The migration functions and the connection functions all now live in the SnowflakeConnector class (subclass of SQLConnector).
Flattening is not built yet.
The actual upload of files is not tested at all but I put in some generic (theoretically viable) Snowflake SQL for the "PUT" and "COPY" functions. (My sample code uses table stages for now, but really you could change this to anything and/or support multiple options.)
Since most types are ANSI compatible, we only have to override the Snowflake-specific ones: ARRAY, VARIANT and TIMESTAMP_TZ in to_sql_type(). The other types are handled by the SDK base class.

Related SDK MR (WIP): https://gitlab.com/meltano/sdk/-/merge_requests/200

rabidaudio · 2021-12-20T05:36:01Z

target_snowflake/connector.py

+            The connection url as a string.
+        """
+        conf = config["snowflake"]
+        return URL(


Snowflake automatically adds snowflakecomputing.com to the hostname. This seems like an easy mistake to make, so maybe doing something like this here would be helpful (but in a way backwards compatible with python<3.9):

conf["account"].removesuffix("snowflakecomputing.com")

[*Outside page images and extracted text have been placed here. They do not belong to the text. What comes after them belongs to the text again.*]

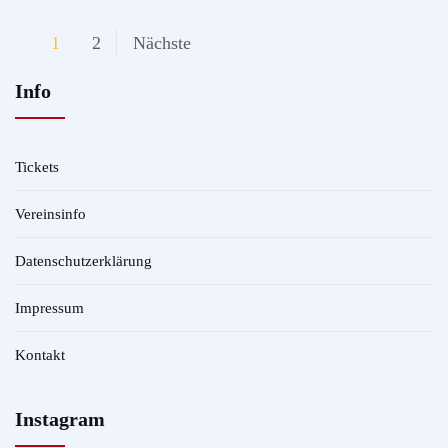
Beitragsnavigation
1
2
Nächste
Info
Tickets
Vereinsinfo
Datenschutzerklärung
Impressum
Kontakt
Instagram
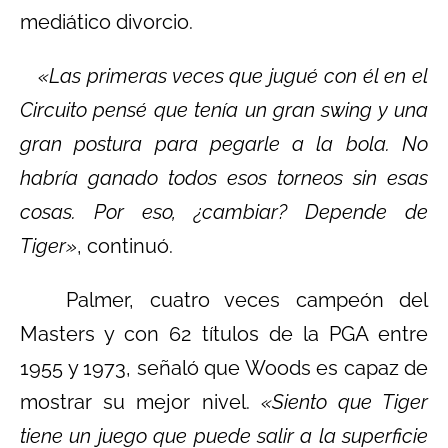
mediático divorcio.
«Las primeras veces que jugué con él en el
Circuito pensé que tenía un gran swing y una
gran postura para pegarle a la bola. No
habría ganado todos esos torneos sin esas
cosas. Por eso, ¿cambiar? Depende de
Tiger»
, continuó.
Palmer, cuatro veces campeón del
Masters y con 62 títulos de la PGA entre
1955 y 1973, señaló que Woods es capaz de
mostrar su mejor nivel.
«Siento que Tiger
tiene un juego que puede salir a la superficie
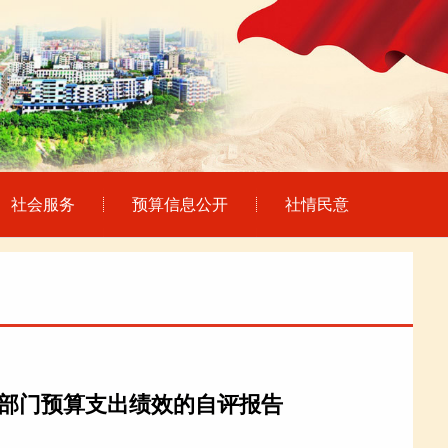
社会服务
预算信息公开
社情民意
5年部门预算支出绩效的自评报告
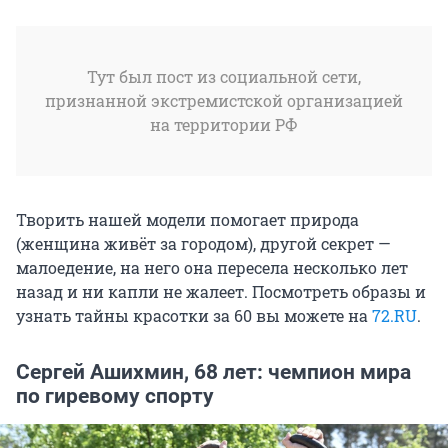
Тут был пост из социальной сети,
признанной экстремистской организацией
на территории РФ
Творить нашей модели помогает природа
(женщина живёт за городом), другой секрет —
малоедение, на него она пересела несколько лет
назад и ни капли не жалеет. Посмотреть образы и
узнать тайны красотки за 60 вы можете на
72.RU
.
Сергей Ашихмин, 68 лет: чемпион мира
по гиревому спорту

Also, I find python packages' habits of explicitly defining every connection parameter instead of just taking a connection URL annoying. I might switch the config to simply config['snowflake_url']

Some users may have a harder time creating their own snowflake_url, and there may also be some params we want to inject into that url at runtime. It might make a good option to provide as an override of the piecemeal approach but I think providing them individually may still be helpful for certain cases and users.

rabidaudio · 2021-12-20T05:39:14Z

target_snowflake/sinks.py

+
+    @property
+    def table_name(self) -> str:
+        return self.stream_name.split("-")[-1].upper()


Why split on - and take the last, as opposed to say, replace('-', '_')? That seems like a potential for collisions (e.g. streams users-vehicles and vehicles).

@rabidaudio - I'm just replicating what I've seen with other connectors. Frankly, I'm not sure this is the right approach per se, except that we should expect getting stream names like db_name-schema_name-table_name as well as stream names like table_name by itself.

What I was thinking with this implementation is that a separate schema_name property uses the other parts of the stream name to determine the fully qualified target table name, but probably this is something for which we may need to open up some amount of configurability.

Please feel free to suggest patterns you see working well in other targets like target-snowflake. As long as we have a reasonable default, I think we can be free to add expanded capabilities in future.

rabidaudio · 2021-12-20T05:42:40Z

target_snowflake/sinks.py

-        self.table_schema = target.table_schema
+    def prepare_sink(self) -> None:
+        self.connector.connection.execute(
+            'CREATE SCHEMA IF NOT EXISTS "{self.schema_name}"'


So much this. It's so annoying that the other targets expect the schema to be created out-of-band. 👍

rabidaudio · 2021-12-20T06:02:24Z

target_snowflake/sinks.py

+        """Loads all files from the table's built-in stage."""
+        self.connector.connection.execute(
+            f"COPY INTO {full_table_name} "
+            f"FILE_FORMAT = (TYPE = CSV FIELD_DELIMITER = '\\t' SKIP_HEADER = 1);"


formats can be a bit tricky, esp with null handling (as I learned the hard way).

I'll test these and see if there's any issues

Also if the stream has primary keys we'll need to do the more complicated MERGE operation:
https://github.com/transferwise/pipelinewise-target-snowflake/blob/master/target_snowflake/file_formats/csv.py#L37

Yeah - The MERGE operation I admittedly have not tackled yet. In theory, there's a connector method SQLConnector.merge_upsert_from_table(target_table_name: str, from_table_name: str, join_keys: List[str]) created for this purpose but I haven't fully tested or implemented a solution with that method yet. (Nothing references it as of yet.)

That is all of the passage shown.